In this study, the findings demonstrated that most of items of WHOQOL-100 in the observation group were significant higher than those of the control group, especially in physical health, psychological, independence level, social relations domain. These results indicated that the out-hospital intervention based on Heider balance can obviously improve life quality of patients. No significant differences were observed in environment domain except for “health and social care: availability and quality”, the possible explanation may be that environment factors can not be changed within a short time. The WHOQOL-100 were commonly used in chronic diseases of its efficiency in measuring health-related quality of life, a increase or decrease of life quality after urinary diversion plays a important role in an individual's adaption to life with a stoma [23, 24]. A study reported that [25] a formal preoperative ostomy education program involved an interactive educational approach can make a promotion in patients’ ostomy self-management and post-ostomy life quality. Another study considered that [26] hospital-based home care teams should be created at least 6 months after discharge, so as to improve the patient’s life quality in discharged follow-up care. These findings from above studies were basically consistent with the results in our study. A previous study found that [27] a ostomy education program can decrease the rate of complication, this result in support of our findings that well out-hospital intervention can reduce the risk of complication after discharge. Indeed, as others reported [28, 29], patients may benefit from more education, and almost half of patients sought the help of an professional ostomy care, especially these patients with permanent urostomy.

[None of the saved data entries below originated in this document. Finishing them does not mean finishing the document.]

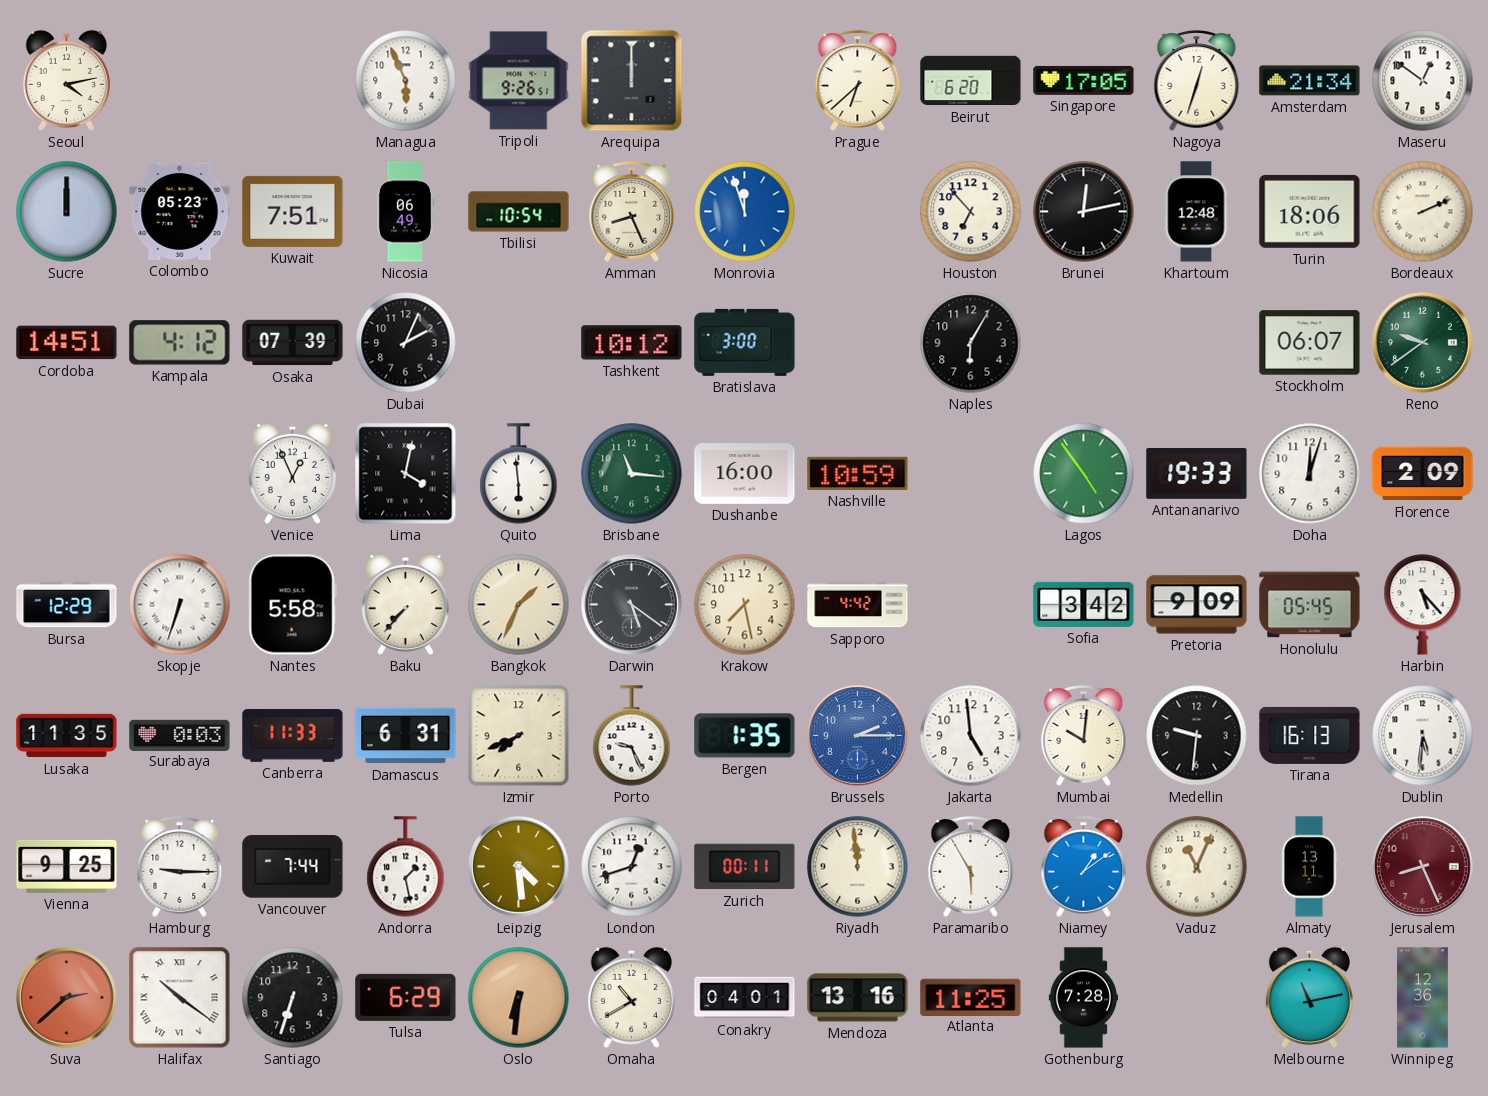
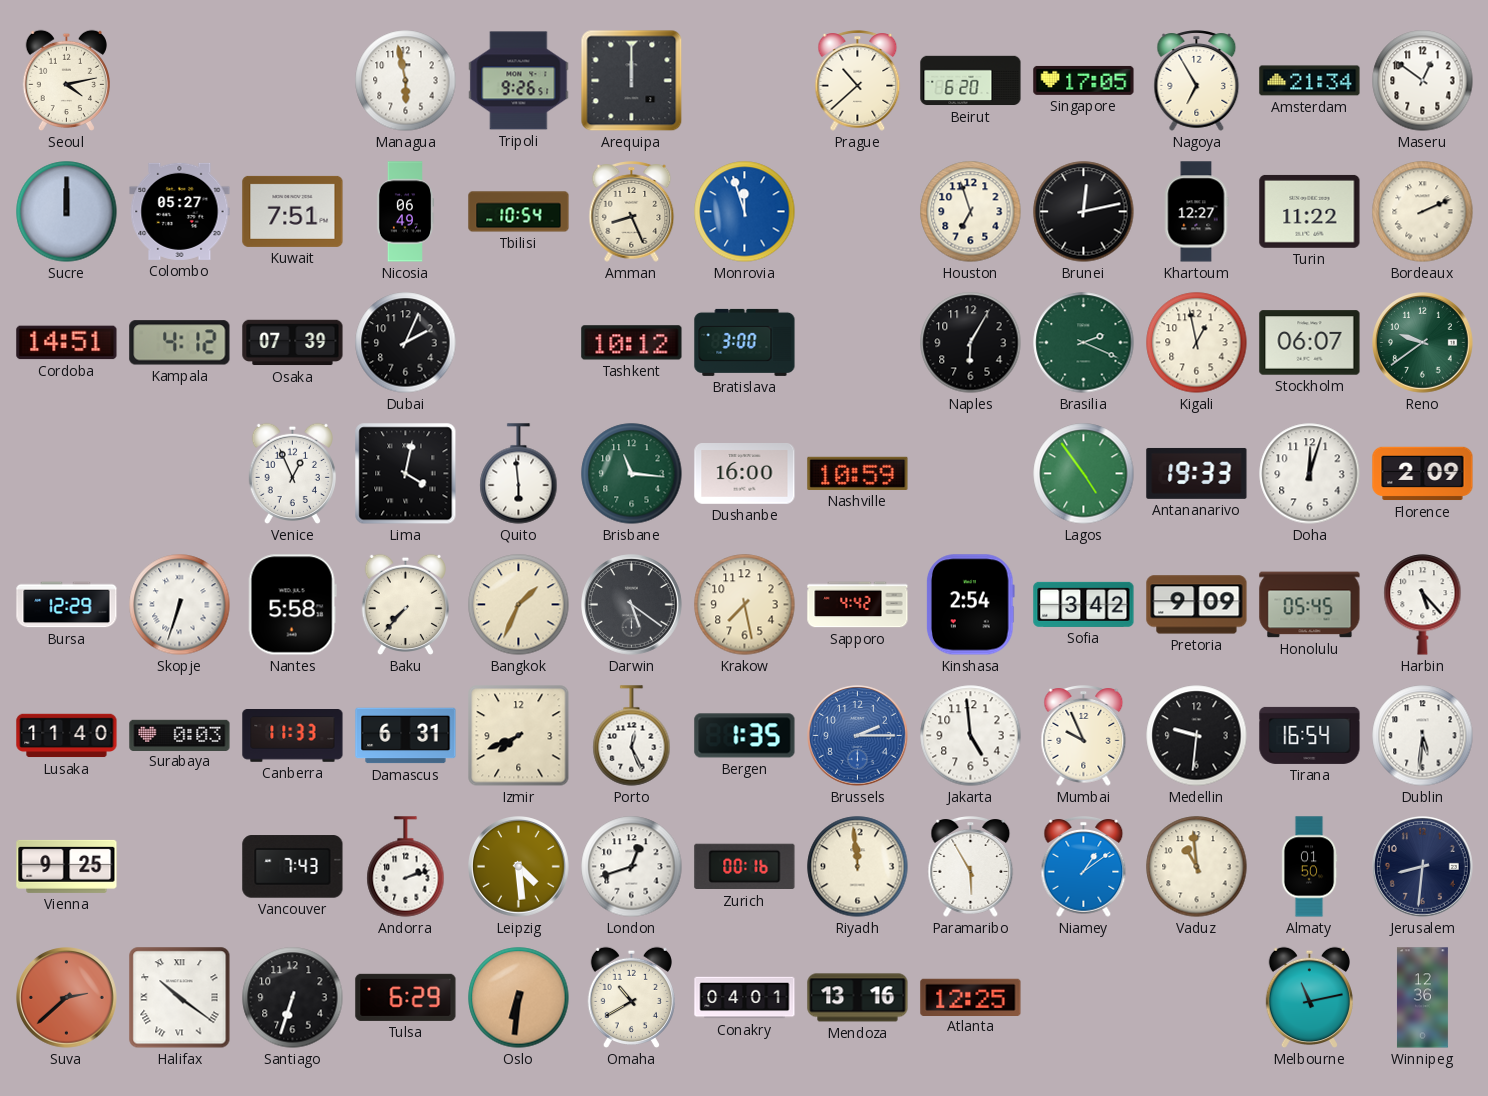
Managua: 5:56 -> 5:58
Prague: 6:38 -> 10:38
Nagoya: 12:33 -> 6:55
Colombo: 05:23 -> 05:27
Houston: 6:53 -> 6:57
Khartoum: 12:48 -> 12:27
Turin: 18:06 -> 11:22
Brasilia: none -> 2:19
Kigali: none -> 12:58
Kinshasa: none -> 2:54
Lusaka: 11:35 -> 11:40
Porto: 9:26 -> 12:26
Mumbai: 10:01 -> 9:56
Tirana: 16:13 -> 16:54
Hamburg: 9:15 -> none
Vancouver: 7:44 -> 7:43
Andorra: 1:28 -> 2:12
Zurich: 00:11 -> 00:16
Vaduz: 11:04 -> 10:59
Almaty: 13:11 -> 01:50
Jerusalem: 8:26 -> 8:31
Jerusalem dial: burgundy -> navy
Atlanta: 11:25 -> 12:25
Gothenburg: 7:28 -> none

In summary, the out-hospital intervention based on Heider balance can help to strengthen patients’ understanding and mastering on knowledge, improve attitude and practice, reduce the rate of stoma complications, consequently promote the life quality of patients. These merits make the Heider balance to be an attractive approach in guidance of out-hospital intervention in urostomy patients. However, this study was a preliminary exploration of the out-hospital intervention based on the Heider balance, which still has a certain distance for standardized application in clinical pathway. Therefore, the application procedure of Heider balance in out-hospital intervention needs to be supplemented in further study.